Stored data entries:

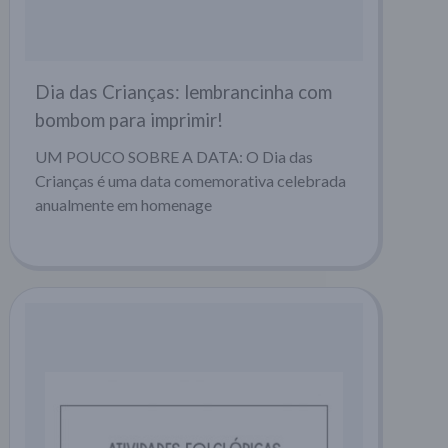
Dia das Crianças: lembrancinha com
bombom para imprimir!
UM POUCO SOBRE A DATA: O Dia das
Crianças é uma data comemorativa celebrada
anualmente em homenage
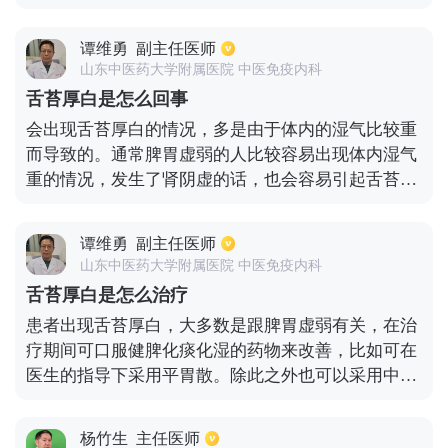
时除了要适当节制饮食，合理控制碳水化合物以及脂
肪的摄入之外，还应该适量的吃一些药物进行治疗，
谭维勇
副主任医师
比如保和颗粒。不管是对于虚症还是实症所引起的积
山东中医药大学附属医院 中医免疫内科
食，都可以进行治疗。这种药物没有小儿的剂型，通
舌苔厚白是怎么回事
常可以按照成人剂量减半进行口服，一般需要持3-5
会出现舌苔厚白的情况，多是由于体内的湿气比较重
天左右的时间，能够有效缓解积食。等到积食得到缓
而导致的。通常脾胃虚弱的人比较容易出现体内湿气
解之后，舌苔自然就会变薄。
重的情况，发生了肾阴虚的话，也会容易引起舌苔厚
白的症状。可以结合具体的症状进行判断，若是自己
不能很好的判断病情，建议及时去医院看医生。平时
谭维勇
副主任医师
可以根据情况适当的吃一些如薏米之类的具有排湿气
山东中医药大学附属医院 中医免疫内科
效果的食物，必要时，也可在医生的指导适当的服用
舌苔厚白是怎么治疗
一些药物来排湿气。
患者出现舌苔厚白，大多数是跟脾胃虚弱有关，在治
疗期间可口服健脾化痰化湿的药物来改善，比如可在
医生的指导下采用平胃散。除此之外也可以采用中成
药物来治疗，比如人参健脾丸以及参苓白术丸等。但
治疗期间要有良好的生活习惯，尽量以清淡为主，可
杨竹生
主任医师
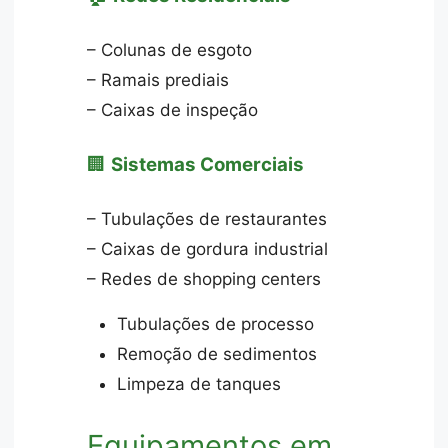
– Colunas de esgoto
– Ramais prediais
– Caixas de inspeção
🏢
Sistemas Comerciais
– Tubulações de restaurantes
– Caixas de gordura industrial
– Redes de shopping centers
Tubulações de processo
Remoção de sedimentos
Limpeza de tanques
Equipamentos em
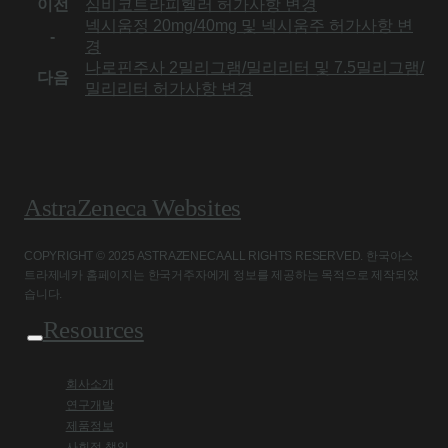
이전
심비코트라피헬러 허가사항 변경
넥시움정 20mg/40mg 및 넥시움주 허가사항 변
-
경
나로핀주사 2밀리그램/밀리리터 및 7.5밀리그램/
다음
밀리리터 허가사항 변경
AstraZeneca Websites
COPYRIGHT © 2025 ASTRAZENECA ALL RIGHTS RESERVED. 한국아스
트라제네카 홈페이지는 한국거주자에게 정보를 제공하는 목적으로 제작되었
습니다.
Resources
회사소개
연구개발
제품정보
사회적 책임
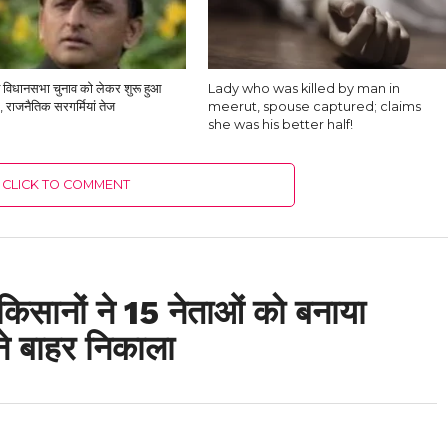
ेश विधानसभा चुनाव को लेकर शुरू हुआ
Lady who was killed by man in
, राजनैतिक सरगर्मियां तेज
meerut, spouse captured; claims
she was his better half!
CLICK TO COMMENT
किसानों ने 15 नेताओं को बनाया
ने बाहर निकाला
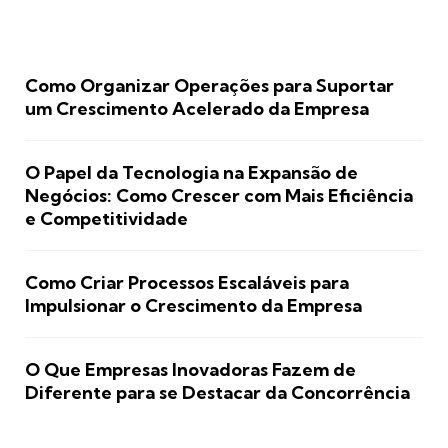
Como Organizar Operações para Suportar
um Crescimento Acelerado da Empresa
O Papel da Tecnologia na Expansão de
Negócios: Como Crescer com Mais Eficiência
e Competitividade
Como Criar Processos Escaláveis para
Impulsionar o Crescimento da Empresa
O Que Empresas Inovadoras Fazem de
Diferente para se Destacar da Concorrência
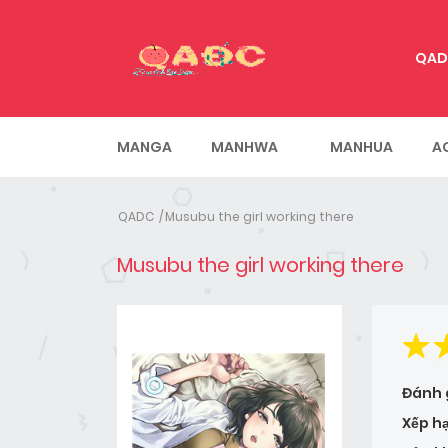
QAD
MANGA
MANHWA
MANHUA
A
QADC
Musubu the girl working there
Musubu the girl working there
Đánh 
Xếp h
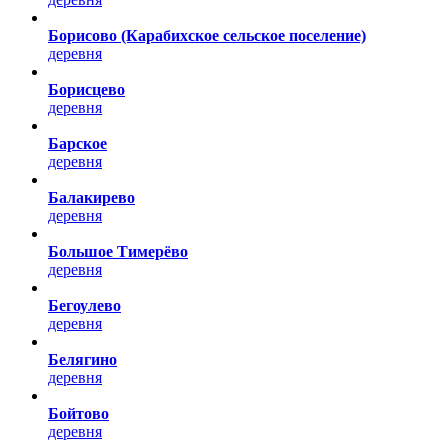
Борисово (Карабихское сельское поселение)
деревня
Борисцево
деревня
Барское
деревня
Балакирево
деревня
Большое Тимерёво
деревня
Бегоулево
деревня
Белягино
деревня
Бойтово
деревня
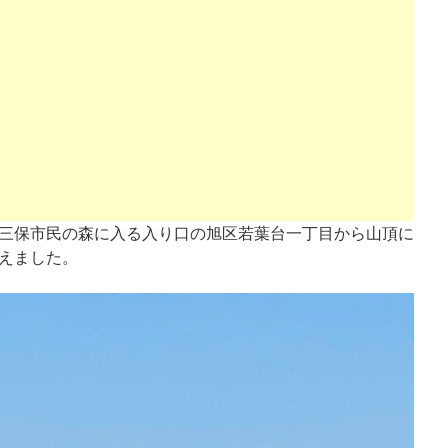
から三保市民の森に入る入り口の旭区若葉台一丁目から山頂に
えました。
---
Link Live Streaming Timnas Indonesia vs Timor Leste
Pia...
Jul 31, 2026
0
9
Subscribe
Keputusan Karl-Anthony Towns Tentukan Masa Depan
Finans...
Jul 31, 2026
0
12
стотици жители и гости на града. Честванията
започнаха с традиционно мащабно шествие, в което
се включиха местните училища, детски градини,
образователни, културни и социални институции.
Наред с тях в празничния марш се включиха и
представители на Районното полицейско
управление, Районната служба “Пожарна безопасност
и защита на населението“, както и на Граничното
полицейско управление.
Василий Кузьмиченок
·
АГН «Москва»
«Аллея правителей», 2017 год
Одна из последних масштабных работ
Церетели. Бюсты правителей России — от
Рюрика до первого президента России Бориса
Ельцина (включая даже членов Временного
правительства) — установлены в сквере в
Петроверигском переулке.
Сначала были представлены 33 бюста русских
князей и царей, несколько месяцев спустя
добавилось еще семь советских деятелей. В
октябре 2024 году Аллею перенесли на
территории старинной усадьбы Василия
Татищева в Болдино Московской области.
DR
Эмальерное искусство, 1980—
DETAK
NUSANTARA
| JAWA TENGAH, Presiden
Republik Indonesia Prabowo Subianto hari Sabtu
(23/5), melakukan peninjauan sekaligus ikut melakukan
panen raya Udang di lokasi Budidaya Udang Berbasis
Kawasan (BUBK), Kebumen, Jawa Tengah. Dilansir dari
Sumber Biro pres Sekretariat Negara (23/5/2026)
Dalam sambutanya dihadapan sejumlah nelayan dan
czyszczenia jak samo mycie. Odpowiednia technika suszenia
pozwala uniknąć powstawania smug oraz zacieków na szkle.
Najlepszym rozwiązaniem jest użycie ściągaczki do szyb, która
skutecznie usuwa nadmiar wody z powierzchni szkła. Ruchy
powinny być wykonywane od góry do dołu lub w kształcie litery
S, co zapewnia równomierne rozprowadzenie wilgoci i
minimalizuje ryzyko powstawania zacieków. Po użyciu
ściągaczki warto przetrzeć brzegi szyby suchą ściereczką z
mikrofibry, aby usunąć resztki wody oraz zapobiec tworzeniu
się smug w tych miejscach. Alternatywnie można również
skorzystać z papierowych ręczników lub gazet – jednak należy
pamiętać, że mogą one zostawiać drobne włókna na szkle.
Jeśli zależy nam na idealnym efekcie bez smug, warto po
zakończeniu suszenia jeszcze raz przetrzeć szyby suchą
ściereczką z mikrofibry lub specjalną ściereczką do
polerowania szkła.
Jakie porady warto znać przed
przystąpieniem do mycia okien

Assigned task
Begin at the line that has "и защита на" in the entries above; stop after the line that has "Republik Indonesia Prabowo". Transcribe exactly those lines and no others.

Worked solution
и защита на населението“, както и на Граничното
полицейско управление.
Василий Кузьмиченок
·
АГН «Москва»
«Аллея правителей», 2017 год
Одна из последних масштабных работ
Церетели. Бюсты правителей России — от
Рюрика до первого президента России Бориса
Ельцина (включая даже членов Временного
правительства) — установлены в сквере в
Петроверигском переулке.
Сначала были представлены 33 бюста русских
князей и царей, несколько месяцев спустя
добавилось еще семь советских деятелей. В
октябре 2024 году Аллею перенесли на
территории старинной усадьбы Василия
Татищева в Болдино Московской области.
DR
Эмальерное искусство, 1980—
DETAK
NUSANTARA
| JAWA TENGAH, Presiden
Republik Indonesia Prabowo Subianto hari Sabtu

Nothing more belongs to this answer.